Financial operations
Money collected by Saradha Group of companies per year in
billion INR. 95% of the fund was collected in the last three years of the scam. Source: 2014 SIT Report
The companies that were comprised by Saradha Group were
incorporated in 2006. Its name is a cacography of Sarada Devi, the wife and spiritual counterpart of Ramakrishna Paramahamsa —a nineteenth-century mystic of Bengal. This duplicitous association gave Saradha Group a veneer of respectability. Like all Ponzi schemes, Saradha Group promised astronomical returns in fanciful but credible investments. Its funds were sold on commission by agents recruited from local rural communities. Between 25 and 40% of the deposit was returned to these agents as commissions and lucrative gifts to quickly build up a wide agent pyramid. The group used a nexus of companies to launder money and evade regulators.[41]
Initially, the frontline companies collected money from the
public by issuing secured debentures and redeemable preferential bonds. Under Indian Securities regulations and section 67 of the Indian Companies Act (1956), a company cannot raise capital from more than 50 people without issuing a proper prospectus and balance sheet. Its accounts must be audited and it must also have explicit permission to operate from the market regulator Securities and Exchange Board of India (SEBI).
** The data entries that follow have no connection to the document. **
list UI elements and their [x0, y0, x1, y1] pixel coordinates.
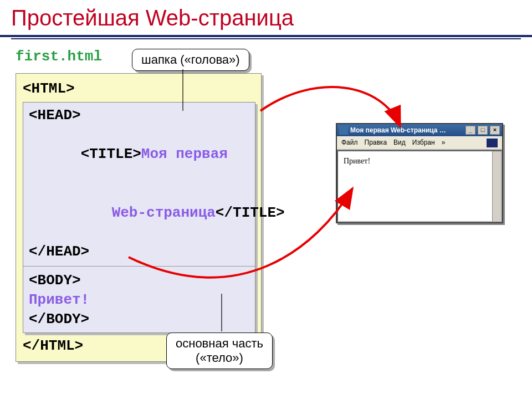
ie-icon: [339, 126, 348, 135]
title-text: Простейшая Web-страница: [11, 6, 294, 30]
callout-head-text: шапка («голова»): [141, 53, 240, 66]
browser-page: Привет!: [337, 150, 502, 222]
browser-menubar: Файл Правка Вид Избран »: [337, 136, 502, 150]
close-button[interactable]: ×: [490, 126, 500, 135]
minimize-button[interactable]: _: [466, 126, 475, 135]
menu-fav[interactable]: Избран: [412, 139, 435, 147]
scrollbar[interactable]: [492, 151, 501, 221]
code-head-close: </HEAD>: [29, 242, 249, 262]
code-title-close: </TITLE>: [216, 204, 285, 221]
browser-titlebar: Моя первая Web-страница … _ □ ×: [337, 124, 502, 136]
menu-edit[interactable]: Правка: [365, 139, 387, 147]
menu-more[interactable]: »: [442, 139, 446, 147]
code-title-text-1: Моя первая: [141, 146, 228, 162]
ie-logo-icon: [487, 139, 498, 147]
callout-head: шапка («голова»): [132, 49, 249, 71]
code-body-text: Привет!: [29, 290, 249, 310]
menu-file[interactable]: Файл: [341, 139, 358, 147]
code-title-open: <TITLE>: [81, 146, 141, 162]
filename-label: first.html: [16, 48, 532, 65]
maximize-button[interactable]: □: [478, 126, 488, 135]
page-title: Простейшая Web-страница: [0, 0, 532, 37]
page-content-text: Привет!: [344, 157, 370, 165]
code-head-open: <HEAD>: [29, 106, 249, 125]
browser-window: Моя первая Web-страница … _ □ × Файл Пра…: [336, 123, 503, 223]
code-block: <HTML> <HEAD> <TITLE>Моя первая Web-стра…: [16, 73, 262, 362]
code-title-line-1: <TITLE>Моя первая: [29, 125, 249, 183]
callout-body-text-2: («тело»): [176, 351, 263, 365]
code-head-body-box: <HEAD> <TITLE>Моя первая Web-страница</T…: [23, 102, 255, 333]
callout-body-text-1: основная часть: [176, 336, 263, 351]
code-body-open: <BODY>: [29, 271, 249, 290]
code-html-open: <HTML>: [23, 79, 261, 99]
code-title-line-2: Web-страница</TITLE>: [29, 183, 249, 242]
menu-view[interactable]: Вид: [393, 139, 406, 147]
browser-title-text: Моя первая Web-страница …: [350, 126, 463, 134]
code-title-text-2: Web-страница: [112, 204, 216, 221]
callout-body: основная часть («тело»): [166, 332, 273, 369]
code-body-close: </BODY>: [29, 310, 249, 329]
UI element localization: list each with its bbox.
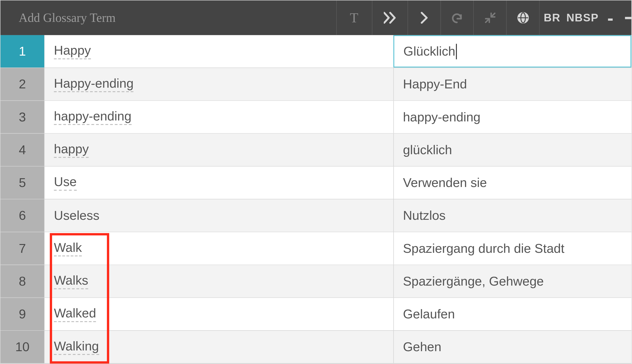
source-cell[interactable]: Walk <box>44 232 393 264</box>
target-cell[interactable]: glücklich <box>393 134 631 166</box>
glossary-grid: 1HappyGlücklich2Happy-endingHappy-End3ha… <box>1 35 631 364</box>
text-caret <box>456 44 457 59</box>
source-cell[interactable]: Happy-ending <box>44 68 393 100</box>
target-cell[interactable]: Happy-End <box>393 68 631 100</box>
source-cell[interactable]: Walking <box>44 331 393 363</box>
row-number-cell[interactable]: 10 <box>1 331 44 363</box>
undo-button[interactable] <box>441 0 473 35</box>
glossary-row[interactable]: 7WalkSpaziergang durch die Stadt <box>1 232 631 265</box>
glossary-row[interactable]: 6UselessNutzlos <box>1 199 631 232</box>
source-text: happy-ending <box>54 109 132 125</box>
target-text: Spaziergänge, Gehwege <box>403 274 544 288</box>
row-number-cell[interactable]: 1 <box>1 35 44 68</box>
hyphen-label: - <box>607 8 613 28</box>
target-text: Gehen <box>403 340 441 354</box>
add-glossary-term-button[interactable]: Add Glossary Term <box>1 0 336 35</box>
source-cell[interactable]: Walked <box>44 298 393 330</box>
collapse-button[interactable] <box>473 0 506 35</box>
source-cell[interactable]: Happy <box>44 35 393 68</box>
source-cell[interactable]: Useless <box>44 199 393 232</box>
row-number-cell[interactable]: 6 <box>1 199 44 232</box>
target-text: Nutzlos <box>403 208 446 223</box>
source-text: Happy <box>54 43 91 59</box>
target-cell[interactable]: Nutzlos <box>393 199 631 232</box>
target-text: happy-ending <box>403 110 480 124</box>
target-text: Spaziergang durch die Stadt <box>403 241 564 256</box>
row-number-cell[interactable]: 7 <box>1 232 44 264</box>
target-text: glücklich <box>403 142 452 157</box>
glossary-row[interactable]: 5UseVerwenden sie <box>1 166 631 199</box>
target-cell[interactable]: happy-ending <box>393 101 631 133</box>
add-glossary-term-label: Add Glossary Term <box>19 11 116 25</box>
row-number-cell[interactable]: 4 <box>1 134 44 166</box>
source-text: Use <box>54 175 77 190</box>
nbsp-label: NBSP <box>566 12 599 24</box>
text-format-icon: T <box>350 10 359 26</box>
next-button[interactable] <box>408 0 441 35</box>
target-text: Verwenden sie <box>403 175 487 190</box>
row-number-cell[interactable]: 2 <box>1 68 44 100</box>
text-format-button[interactable]: T <box>336 0 372 35</box>
source-cell[interactable]: happy-ending <box>44 101 393 133</box>
double-chevron-right-icon <box>383 12 396 24</box>
source-text: Useless <box>54 208 99 223</box>
source-cell[interactable]: Use <box>44 166 393 199</box>
glossary-row[interactable]: 2Happy-endingHappy-End <box>1 68 631 101</box>
globe-button[interactable] <box>506 0 539 35</box>
target-cell[interactable]: Spaziergang durch die Stadt <box>393 232 631 264</box>
source-text: Walk <box>54 240 82 256</box>
target-cell[interactable]: Spaziergänge, Gehwege <box>393 265 631 298</box>
glossary-row[interactable]: 1HappyGlücklich <box>1 35 631 68</box>
br-button[interactable]: BR <box>539 0 565 35</box>
source-text: Walked <box>54 306 96 322</box>
row-number-cell[interactable]: 9 <box>1 298 44 330</box>
target-text: Happy-End <box>403 77 467 92</box>
collapse-icon <box>485 12 495 23</box>
source-cell[interactable]: Walks <box>44 265 393 298</box>
row-number-cell[interactable]: 5 <box>1 166 44 199</box>
source-text: Walking <box>54 339 99 355</box>
toolbar: Add Glossary Term T <box>1 0 631 35</box>
target-cell[interactable]: Glücklich <box>393 35 631 68</box>
glossary-row[interactable]: 10WalkingGehen <box>1 331 631 364</box>
source-text: happy <box>54 142 89 158</box>
target-cell[interactable]: Verwenden sie <box>393 166 631 199</box>
glossary-row[interactable]: 4happyglücklich <box>1 134 631 166</box>
source-cell[interactable]: happy <box>44 134 393 166</box>
glossary-row[interactable]: 3happy-endinghappy-ending <box>1 101 631 134</box>
hyphen-button[interactable]: - <box>600 0 620 35</box>
glossary-panel: Add Glossary Term T <box>0 0 632 364</box>
br-label: BR <box>544 12 560 24</box>
glossary-row[interactable]: 9WalkedGelaufen <box>1 298 631 331</box>
glossary-row[interactable]: 8WalksSpaziergänge, Gehwege <box>1 265 631 298</box>
chevron-right-icon <box>420 12 428 24</box>
source-text: Happy-ending <box>54 76 134 92</box>
emdash-button[interactable] <box>620 0 632 35</box>
emdash-icon <box>625 17 632 19</box>
source-text: Walks <box>54 273 88 289</box>
target-cell[interactable]: Gelaufen <box>393 298 631 330</box>
nbsp-button[interactable]: NBSP <box>565 0 600 35</box>
target-cell[interactable]: Gehen <box>393 331 631 363</box>
target-text: Glücklich <box>403 44 455 58</box>
globe-icon <box>517 12 529 24</box>
row-number-cell[interactable]: 3 <box>1 101 44 133</box>
row-number-cell[interactable]: 8 <box>1 265 44 298</box>
fast-forward-button[interactable] <box>372 0 408 35</box>
target-text: Gelaufen <box>403 307 455 321</box>
undo-icon <box>451 12 464 23</box>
SEBI first confronted Saradha Group in 2009. Saradha Group
adapted by opening up to 200 new companies to create more cross-holdings. This created an extremely complex tiered corporate structure to confound SEBI by hampering their ability to consolidate blame. SEBI persisted in its investigation through 2010. Saradha Group reacted by changing its methods of raising capital. In West Bengal, Jharkhand, Assam and Chhattisgarh, it began operating variations of collective investment schemes (CIS) involving tourism packages, forward travel and hotel booking timeshare credit transfer, real estate, infrastructure finance, and motorcycle manufacturing. Investors were rarely informed about the true nature of their investments. Instead, many were told they would get high returns after a fixed period. With other investors, the investment was fraudulently sold in the form of a chit fund. Under the Chit Fund Act (1982), chit funds are regulated by state governments rather than SEBI.
SEBI warned the state government of West Bengal about
Saradha Group's chit fund activities in 2011, again prompting Saradha Group to change its methods. This time, it acquired and sold large numbers of shares of various listed companies then embezzled the proceeds of the sale through accounts which as of September 2014 have not been identified. Meanwhile, Saradha Group started laundering a large portion of its funds to Duba, South Africa and Singapore. By 2012, SEBI was able to classify the group's activities as collective investment schemes rather than chit funds—and demanded that it immediately stop operating its investment schemes until it received permission to operate from SEBI. Saradha Group did not comply with this ruling and continued to operate until its collapse in April 2013.